Abstract
Purpose. To determine the dose response parameters and the fractionation sensitivity of prostate tumours from clinical results of patients treated with external beam radiotherapy. Material and methods. The study was based on five-year biochemical results from 14 168 patients treated with external beam radiotherapy. Treatment data from 11 330 patients treated with conventional fractionation have been corrected for overall treatment time and fitted with a logit equation. The results have been used to determine the optimum α/β values that minimise differences in predictions from 2838 patients treated with hypofractionated schedules. Results. Conventional fractionation data yielded logit dose response parameters for all risk groups and for all definitions of biochemical failures. The analysis of hypofractionation data led to very low α/β values (1–1.7 Gy) in all mentioned cases. Neglecting the correction for overall treatment time has little impact on the derivation of α/β values for prostate cancers. Conclusions. These results indicate that the high fractionation sensitivity is an intrinsic property of prostate carcinomas and they support the use of hypofractionation to increase the therapeutic gain for these tumours.
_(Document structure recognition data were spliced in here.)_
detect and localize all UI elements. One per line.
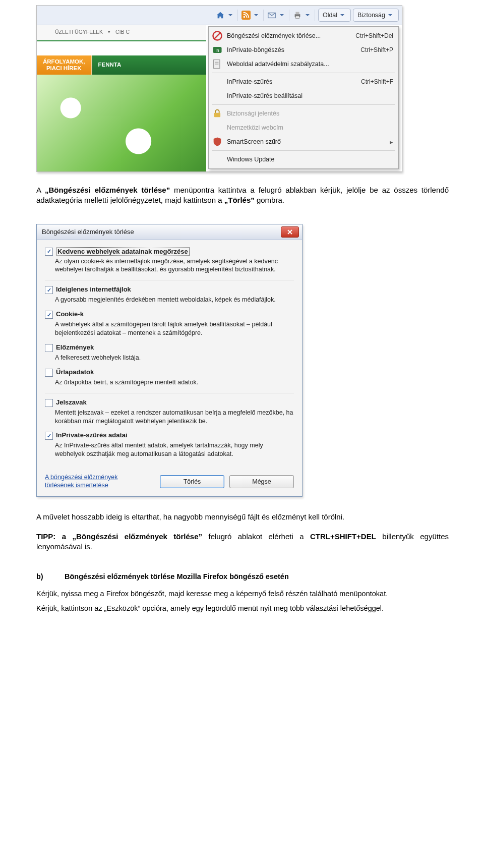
checkbox-label: Kedvenc webhelyek adatainak megőrzése — [56, 247, 190, 256]
page-button-label: Oldal — [323, 12, 337, 19]
svg-rect-4 — [295, 12, 299, 15]
nav-item[interactable]: CIB C — [115, 29, 130, 35]
checkbox-label[interactable]: Űrlapadatok — [56, 368, 94, 376]
menu-label: InPrivate-szűrés beállításai — [227, 92, 393, 99]
nav-item[interactable]: ÜZLETI ÜGYFELEK — [55, 29, 103, 35]
checkbox[interactable] — [45, 311, 53, 319]
security-button[interactable]: Biztonság — [353, 9, 399, 22]
menu-item-inprivate-filter-settings[interactable]: InPrivate-szűrés beállításai — [209, 89, 398, 103]
security-dropdown-menu: Böngészési előzmények törlése... Ctrl+Sh… — [208, 26, 399, 169]
cancel-button[interactable]: Mégse — [229, 475, 294, 488]
tab-sustainability[interactable]: FENNTA — [92, 55, 207, 75]
mail-icon[interactable] — [267, 10, 277, 20]
security-button-label: Biztonság — [357, 12, 385, 19]
tab-label: ÁRFOLYAMOK, — [43, 59, 85, 65]
checkbox-label[interactable]: Cookie-k — [56, 310, 84, 318]
svg-rect-13 — [214, 113, 220, 118]
section-title: Böngészési előzmények törlése Mozilla Fi… — [65, 572, 289, 582]
page-button[interactable]: Oldal — [318, 9, 351, 22]
dropdown-caret[interactable] — [254, 14, 258, 16]
dialog-checkbox-group: JelszavakMentett jelszavak – ezeket a re… — [45, 398, 294, 426]
checkbox-description: Az InPrivate-szűrés által mentett adatok… — [55, 441, 294, 458]
dropdown-caret — [340, 14, 344, 16]
dialog-checkbox-group: ŰrlapadatokAz űrlapokba beírt, a számító… — [45, 368, 294, 387]
webpage-background: ÜZLETI ÜGYFELEK ▾ CIB C ÁRFOLYAMOK, PIAC… — [37, 25, 206, 171]
checkbox-description: Mentett jelszavak – ezeket a rendszer au… — [55, 409, 294, 426]
menu-item-security-report: Biztonsági jelentés — [209, 106, 398, 121]
dropdown-caret[interactable] — [306, 14, 310, 16]
menu-item-inprivate-browsing[interactable]: In InPrivate-böngészés Ctrl+Shift+P — [209, 43, 398, 57]
section-letter: b) — [36, 572, 48, 582]
menu-label: Windows Update — [227, 156, 393, 163]
checkbox-description: A gyorsabb megjelenítés érdekében mentet… — [55, 296, 294, 304]
checkbox[interactable] — [45, 432, 53, 440]
checkbox-label[interactable]: Kedvenc webhelyek adatainak megőrzése — [56, 247, 190, 256]
svg-rect-5 — [295, 16, 299, 19]
menu-label: Böngészési előzmények törlése... — [227, 32, 351, 39]
dialog-checkbox-group: ElőzményekA felkeresett webhelyek listáj… — [45, 343, 294, 362]
menu-item-privacy-policy[interactable]: Weboldal adatvédelmi szabályzata... — [209, 57, 398, 71]
checkbox[interactable] — [45, 344, 53, 352]
dialog-checkbox-group: InPrivate-szűrés adataiAz InPrivate-szűr… — [45, 431, 294, 458]
menu-item-windows-update[interactable]: Windows Update — [209, 152, 398, 166]
submenu-arrow-icon: ▸ — [390, 138, 393, 146]
paragraph-1: A „Böngészési előzmények törlése” menüpo… — [36, 185, 449, 206]
tab-rates-news[interactable]: ÁRFOLYAMOK, PIACI HÍREK — [37, 55, 92, 75]
menu-shortcut: Ctrl+Shift+P — [360, 46, 393, 53]
menu-shortcut: Ctrl+Shift+F — [361, 78, 393, 85]
delete-button[interactable]: Törlés — [160, 475, 224, 488]
menu-label: Nemzetközi webcím — [227, 124, 393, 131]
dropdown-caret[interactable] — [228, 14, 232, 16]
printer-icon[interactable] — [292, 10, 302, 20]
svg-text:In: In — [215, 48, 219, 53]
section-b-p1: Kérjük, nyissa meg a Firefox böngészőt, … — [36, 589, 449, 599]
close-button[interactable] — [281, 226, 299, 238]
section-b-p2: Kérjük, kattintson az „Eszközök” opcióra… — [36, 604, 449, 614]
section-b: b) Böngészési előzmények törlése Mozilla… — [36, 572, 449, 614]
about-link[interactable]: A böngészési előzmények törlésének ismer… — [45, 474, 118, 489]
ie-toolbar-screenshot: Oldal Biztonság ÜZLETI ÜGYFELEK ▾ CIB C … — [36, 5, 402, 172]
lock-icon — [212, 109, 223, 118]
dialog-checkbox-group: Ideiglenes internetfájlokA gyorsabb megj… — [45, 285, 294, 304]
menu-item-delete-history[interactable]: Böngészési előzmények törlése... Ctrl+Sh… — [209, 29, 398, 43]
menu-label: InPrivate-szűrés — [227, 78, 357, 85]
dialog-checkbox-group: Cookie-kA webhelyek által a számítógépen… — [45, 310, 294, 337]
checkbox[interactable] — [45, 369, 53, 377]
menu-item-inprivate-filter[interactable]: InPrivate-szűrés Ctrl+Shift+F — [209, 75, 398, 89]
checkbox-label[interactable]: Jelszavak — [56, 398, 87, 406]
home-icon[interactable] — [215, 10, 225, 20]
dropdown-caret[interactable] — [280, 14, 284, 16]
checkbox[interactable] — [45, 286, 53, 294]
menu-item-smartscreen[interactable]: SmartScreen szűrő ▸ — [209, 135, 398, 149]
menu-label: SmartScreen szűrő — [227, 138, 383, 145]
tab-label: FENNTA — [98, 62, 122, 68]
svg-line-7 — [214, 33, 220, 39]
dropdown-caret — [388, 14, 392, 16]
dialog-title-text: Böngészési előzmények törlése — [42, 228, 134, 236]
checkbox[interactable] — [45, 399, 53, 407]
menu-label: InPrivate-böngészés — [227, 46, 356, 53]
checkbox-description: Az olyan cookie-k és internetfájlok megő… — [55, 257, 294, 274]
delete-history-dialog: Böngészési előzmények törlése Kedvenc we… — [36, 224, 302, 497]
dialog-titlebar: Böngészési előzmények törlése — [37, 224, 302, 240]
menu-shortcut: Ctrl+Shift+Del — [355, 32, 393, 39]
dialog-checkbox-group: Kedvenc webhelyek adatainak megőrzéseAz … — [45, 247, 294, 274]
delete-history-icon — [212, 31, 223, 40]
tab-label: PIACI HÍREK — [46, 65, 82, 71]
checkbox[interactable] — [45, 248, 53, 256]
menu-label: Biztonsági jelentés — [227, 110, 393, 117]
checkbox-description: A felkeresett webhelyek listája. — [55, 354, 294, 362]
rss-icon[interactable] — [241, 10, 251, 20]
paragraph-tip: TIPP: a „Böngészési előzmények törlése” … — [36, 532, 449, 552]
checkbox-label[interactable]: InPrivate-szűrés adatai — [56, 431, 128, 439]
checkbox-description: A webhelyek által a számítógépen tárolt … — [55, 320, 294, 337]
checkbox-label[interactable]: Előzmények — [56, 343, 94, 351]
paragraph-2: A művelet hosszabb ideig is eltarthat, h… — [36, 512, 449, 522]
menu-label: Weboldal adatvédelmi szabályzata... — [227, 61, 393, 68]
privacy-policy-icon — [212, 60, 223, 69]
svg-point-1 — [244, 16, 246, 18]
smartscreen-icon — [212, 137, 223, 146]
inprivate-icon: In — [212, 45, 223, 54]
menu-item-international-url: Nemzetközi webcím — [209, 121, 398, 135]
checkbox-label[interactable]: Ideiglenes internetfájlok — [56, 285, 131, 293]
The interest in the radiobiology of prostate cancers has increased considerably since the publication of the initial report of Brenner and Hall [Citation1] of a rather low α/β = 1.5 Gy for these tumours. Indeed, according to standard clinical knowledge, a higher fractionation sensitivity than that of normal tissues at risk would suggest that a departure from the conventionally fractionated schedules and the use of higher doses per fraction for these tumours could widen the therapeutic window, leading either to the same tumour control with less complications or to better tumour response for the same level of complications [Citation2]. The original report of a low α/β value for prostate had been based on a comparison of results from low dose rate brachytherapy with those from high dose rate external beam radiotherapy. Not unexpectedly, its results have been disputed on various grounds, such as the relative biological effectiveness of brachytherapy radiation, tumour proliferation, heterogeneity of dose distributions or of tumour cell radiosensitivity, as reviewed by Dasu [Citation3]. Nevertheless, the initial report of a low α/β value for prostates had been followed by an increasing number of publications suggesting that prostate carcinomas might indeed have a high fractionation sensitivity that would favour therapeutic hypofractionation [Citation3–10]. Consequently, several clinical studies exploring the feasibility and effectiveness of hypofractionated schemes have been initiated in recent years [Citation2]. Enough results have now matured to warrant a new evaluation of the clinically relevant α/β value for prostates and this is the aim of the present study.
Material and methods
Clinical studies reporting the outcome of prostate radiotherapy have been identified in the literature using standardised queries or tracking references from relevant papers, as well as in the personal reference database of the authors. From these, only results from studies employing external beam radiotherapy have been selected in order to avoid uncertainties introduced by comparisons with brachytherapy results that employ dose distributions with different heterogeneities. This has in fact been one of the reasons for questioning the original reports of a low α/β for prostate tumours [Citation11]. Furthermore, only studies reporting biochemical tumour control probabilities (TCP) at five years have been retained to minimise heterogeneities. This strategy had allowed the identification of 25 studies encompassing 14 168 patients that have been used for analysis [Citation12–37]. One of these publications reported the results of a hyperfractionated study employing two daily fractions of 1.2 Gy [Citation17]. These results have not been included in the analysis, as it has been argued that incomplete repair between the two daily fractions might interfere with isoeffect calculations [Citation7].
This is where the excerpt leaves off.